The first tenants began moving into the former Olympic Village this week, according to Vancouver officials. ((CBC))

The first low-income residents have started moving into Vancouver's former Olympic Village, officials announced Tuesday — nine months after the close of the 2010 Winter Games.

The subsidized units are being managed by the Co-operative Housing Federation of B.C. as part of deal it struck with the city last month.

"This is great news, to have people moving into their new homes in the Village just in time for Christmas," said Mayor Gregor Robertson in a statement released on Wednesday morning.

"Many of these people have been on waiting lists kept by BC Housing and GF Strong for many months, if not years," he said.

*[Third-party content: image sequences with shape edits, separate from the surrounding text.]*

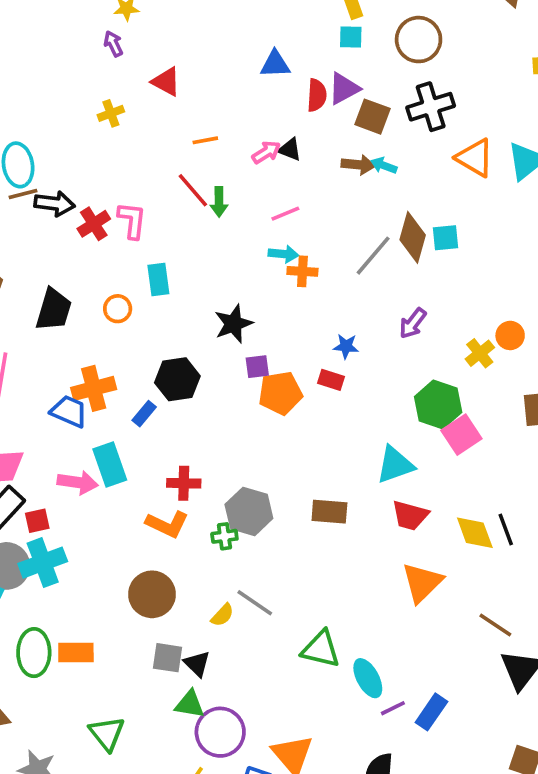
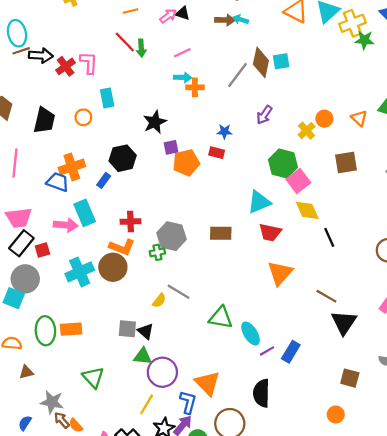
yellow diamond: (475, 533) -> (307, 210), moved
cyan cross: (43, 563) -> (80, 272), moved
brown circle: (152, 594) -> (113, 267), moved

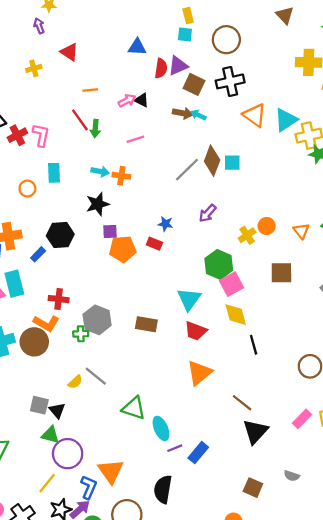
cyan arrow: (183, 77) -> (100, 171), moved
orange cross: (195, 87) -> (121, 176), moved
cyan triangle: (259, 202) -> (189, 299), turned -40

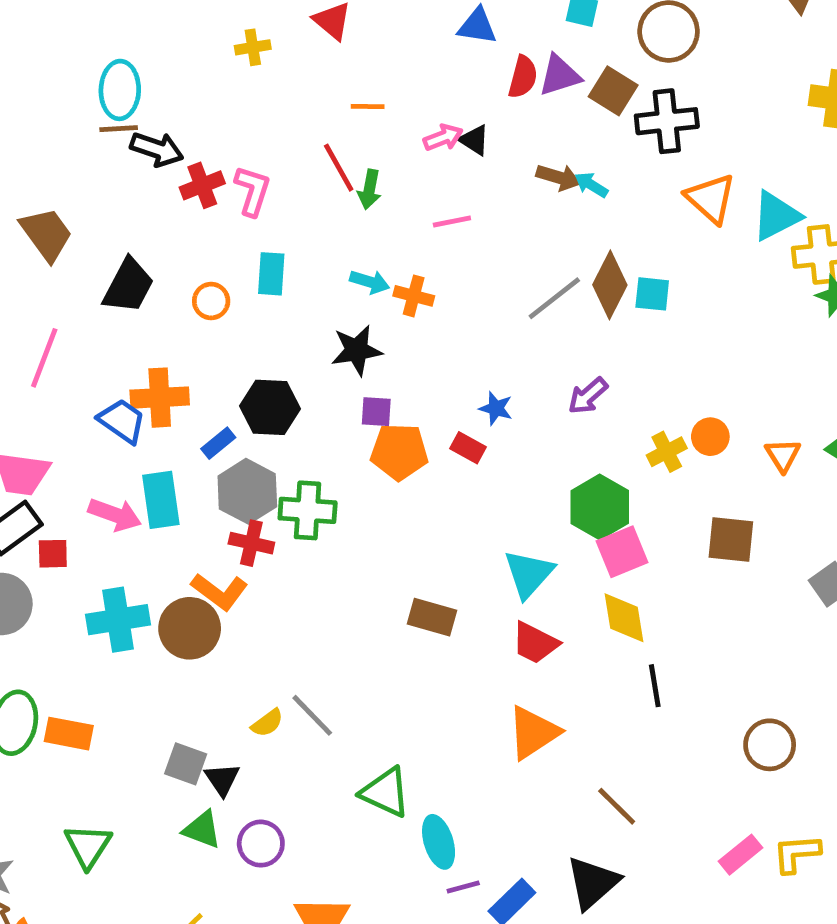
brown square: (194, 84) -> (613, 91), moved
gray hexagon: (97, 320) -> (247, 491), moved
green cross: (81, 334) -> (308, 510), moved, size x1.6
black triangle: (255, 431) -> (593, 883), moved
purple circle: (68, 454) -> (261, 844), moved, size x0.7

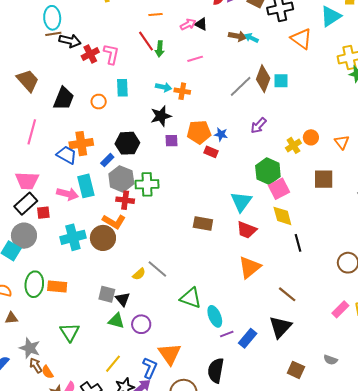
cyan triangle: (776, 216) -> (331, 16), moved
orange pentagon: (399, 452) -> (199, 132), moved

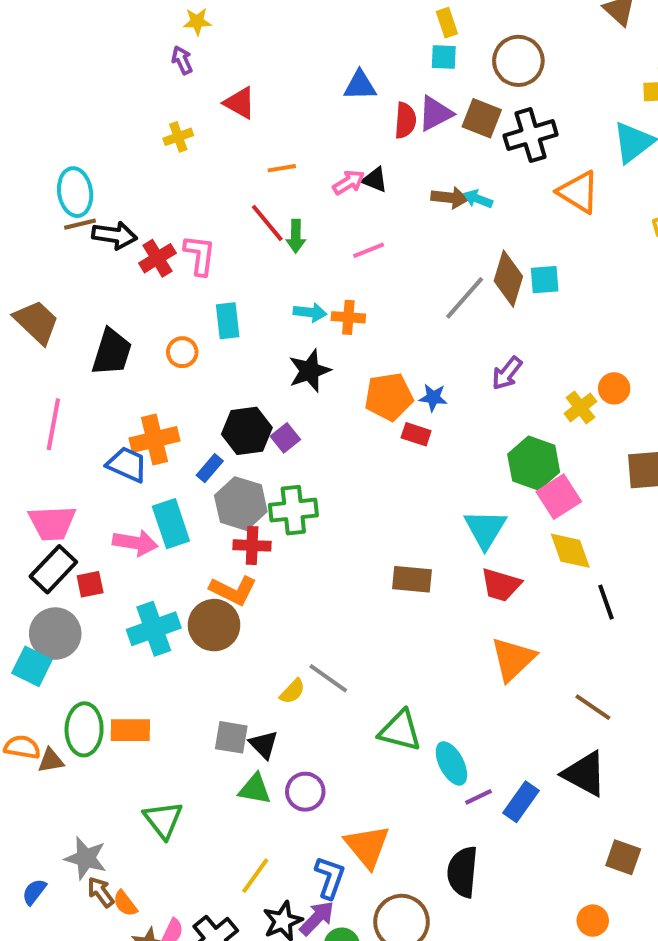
purple square: (172, 141) -> (285, 438), moved, turned -32
brown triangle: (11, 318) -> (51, 761), moved
black triangle: (280, 327) -> (585, 774), turned -40

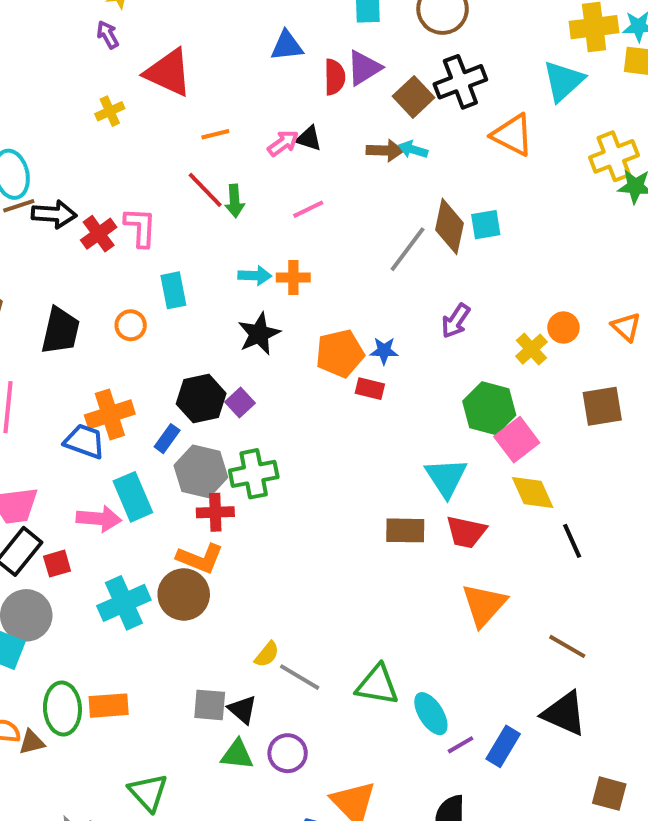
red triangle: (240, 103) -> (168, 73), size x1.5
brown square: (482, 118) -> (414, 97), moved, turned 30
brown rectangle: (412, 579) -> (405, 530), moved
gray line: (328, 678) -> (300, 677), moved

The city has not disclosed the exact number of units that will be rented out at subsidized rates to low-income families. But the statement did say "roughly half" of the 252 rental units run by the co-op would be rented at market rates to police, firefighters, nurses and other essential services workers.

The amount of subsidized housing at the former Olympic Village was cut in half in April in order to cover cost overruns and poor sales of about 850 other high-end units in the rest of the $1-billion development.

The city is expected to launch a marketing plan in the new year in order to sell off more than 400 units remaining in the development. It was forced to take over financing of the high-end condo project in downtown Vancouver in 2008 after the original hedge-fund investors bailed out of the deal.